Boost logo

Boost :

From: Dan Rosen (dan.rosen_at_[hidden])
Date: 2005-03-27 22:25:52


Hi all,

Over the past few weeks I've been slowly working on (what I hope to
be) a candidate for a boost::tree. I've reviewed the comments on
previous submissions by Kasper Peeters
(http://www.damtp.cam.ac.uk/user/kp229/tree) and Justin Gottschlich
(http://nodeka.com/TreePart1.pdf), and I'm trying to put together a
set of concepts to address some of the issues that were discussed
here.

Of the two "how to design a generic tree container" camps, I'm finding
myself mostly in the one where individual nodes are not exposed to
users, and the tree is an opaque structure. Also, nodes are not
identical to iterators, and the iterator concept is not extended in
any significant way from the standard. (Anybody who would like more
detail, I'm happy to provide my draft of the concepts, but I don't
want to get into that detail here -- it's not particularly relevant to
my questions that follow.)

I feel like I've been making decent progress so far, mostly working on
paper, just documenting the concepts, and doing some coding exercises
for proofs of concept. But I don't have anything I'd consider ready
for primetime yet -- not even remotely -- and in fact as I progress
more solidly into the coding phase, I'm finding myself getting
somewhat mired in the details. So I thought I'd solicit opinions from
experienced Boosters here on some of the issues I'm trying to work
through.

I'm primarily finding myself conflicted about what degree of
flexibility the concepts and their concrete implementations need to
offer. I thought it would be useful to allow clients of tree<> to be
able to specify the container type for a node's children. In the code
I'm currently playing with, I have a couple "selector" structs,
basically identical to Boost Graph Library's vecS, listS, etc, and the
tree<> class template takes one of these selectors as a template
parameter. That much is all well and good, but I quickly run into
trouble once I start dealing with nodes and iterators.

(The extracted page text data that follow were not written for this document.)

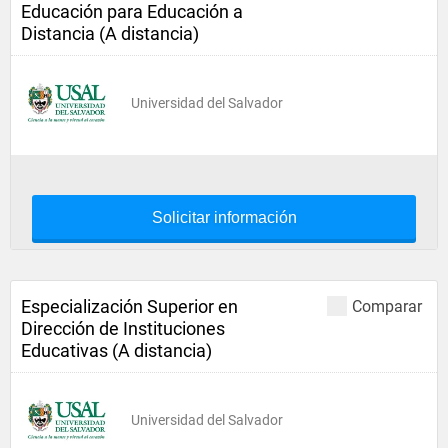
Educación para Educación a
Distancia (A distancia)
Universidad del Salvador
Solicitar información
Especialización Superior en
Comparar
Dirección de Instituciones
Educativas (A distancia)
Universidad del Salvador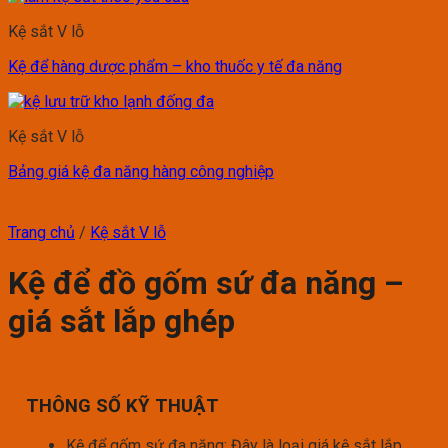
Kệ sắt V lỗ
Kệ để hàng dược phẩm – kho thuốc y tế đa năng
Kệ sắt V lỗ
Bảng giá kệ đa năng hàng công nghiệp
Trang chủ
/
Kệ sắt V lỗ
Kệ để đồ gốm sứ đa năng –
giá sắt lắp ghép
THÔNG SỐ KỸ THUẬT
Kệ để gốm sứ đa năng: Đây là loại giá kệ sắt lắp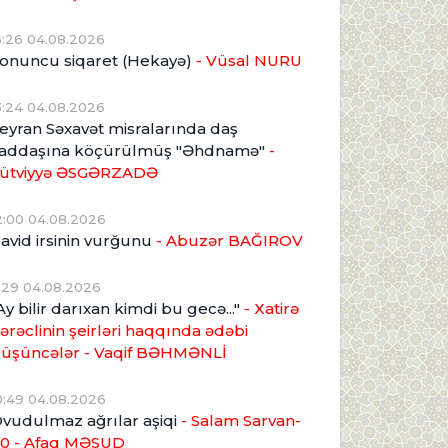
5:26 04.08.2026
onuncu siqaret (Hekayə)
- Vüsal NURU
3:24 04.08.2026
eyran Səxavət misralarında daş
addaşına köçürülmüş "Əhdnamə"
-
ütviyyə ƏSGƏRZADƏ
2:00 04.08.2026
avid irsinin vurğunu
- Abuzər BAĞIROV
1:29 04.08.2026
Ay bilir darıxan kimdi bu gecə..."
- Xatirə
ərəclinin şeirləri haqqında ədəbi
üşüncələr - Vaqif BƏHMƏNLİ
0:49 04.08.2026
vudulmaz ağrılar aşiqi
- Salam Sarvan-
0 - Afaq MƏSUD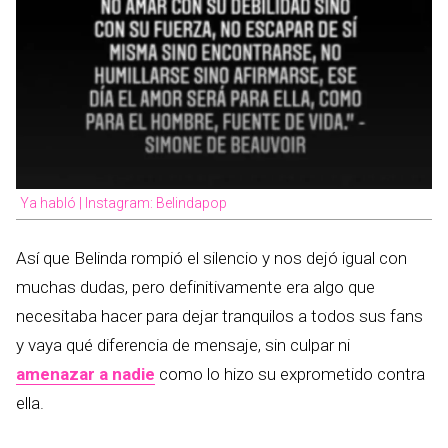
Ya habló | Instagram: Belindapop
Así que Belinda rompió el silencio y nos dejó igual con
muchas dudas, pero definitivamente era algo que
necesitaba hacer para dejar tranquilos a todos sus fans
y vaya qué diferencia de mensaje, sin culpar ni
amenazar a nadie
como lo hizo su exprometido contra
ella.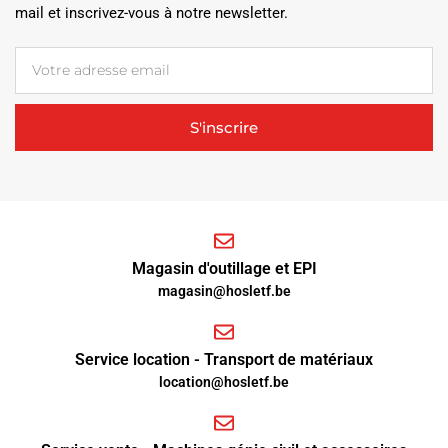
mail et inscrivez-vous à notre newsletter.
S'inscrire
Magasin d'outillage et EPI
magasin@hosletf.be
Service location - Transport de matériaux
location@hosletf.be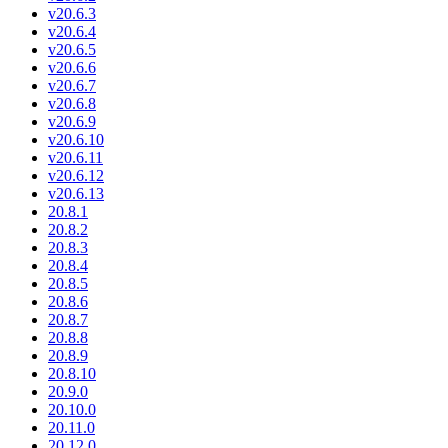
v20.6.3
v20.6.4
v20.6.5
v20.6.6
v20.6.7
v20.6.8
v20.6.9
v20.6.10
v20.6.11
v20.6.12
v20.6.13
20.8.1
20.8.2
20.8.3
20.8.4
20.8.5
20.8.6
20.8.7
20.8.8
20.8.9
20.8.10
20.9.0
20.10.0
20.11.0
20.12.0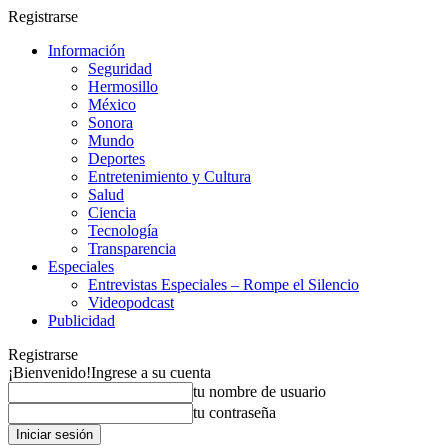
Registrarse
Información
Seguridad
Hermosillo
México
Sonora
Mundo
Deportes
Entretenimiento y Cultura
Salud
Ciencia
Tecnología
Transparencia
Especiales
Entrevistas Especiales – Rompe el Silencio
Videopodcast
Publicidad
Registrarse
¡Bienvenido!
Ingrese a su cuenta
tu nombre de usuario
tu contraseña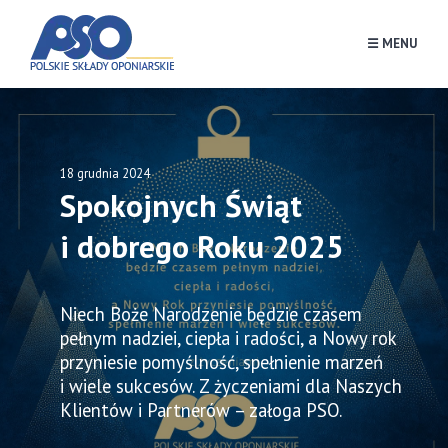
☰ MENU
18 grudnia 2024
Spokojnych Świąt
i dobrego Roku 2025
Niech Boże Narodzenie będzie czasem
pełnym nadziei, ciepła i radości, a Nowy rok
przyniesie pomyślność, spełnienie marzeń
i wiele sukcesów. Z życzeniami dla Naszych
Klientów i Partnerów – załoga PSO.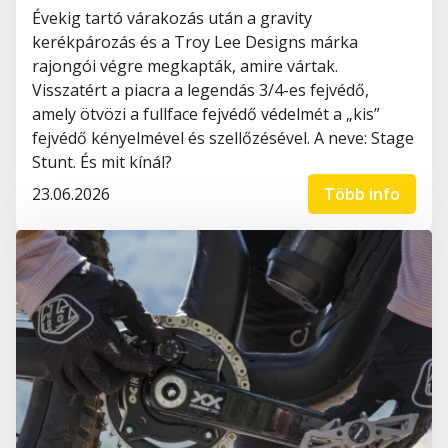
Évekig tartó várakozás után a gravity
kerékpározás és a Troy Lee Designs márka
rajongói végre megkapták, amire vártak.
Visszatért a piacra a legendás 3/4-es fejvédő,
amely ötvözi a fullface fejvédő védelmét a „kis”
fejvédő kényelmével és szellőzésével. A neve: Stage
Stunt. És mit kínál?
23.06.2026
Több info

First of all, I'd like to provide access to the children of a given
node as a sequence of the type specified by the client. So if you have
an iterator to an element in the tree (the structure of the tree being
otherwise opaque), I want to be able to say something like:

  tree<foo, list_selector> t;
  tree<foo, list_selector>::some_kind_of_iterator i;
  // assume t contains something useful and i points to an element in t
  std::list<foo> children = t.children(i);

At this point, I've got a problem: internal to the tree<>, the lists
representing child sequences contain not instances of type "foo" but
instances of something like node<foo>. So I can't simply provide
access like this unless I can guarantee that my nodes are convertible
in all contexts to their stored data. That seems like a rat hole.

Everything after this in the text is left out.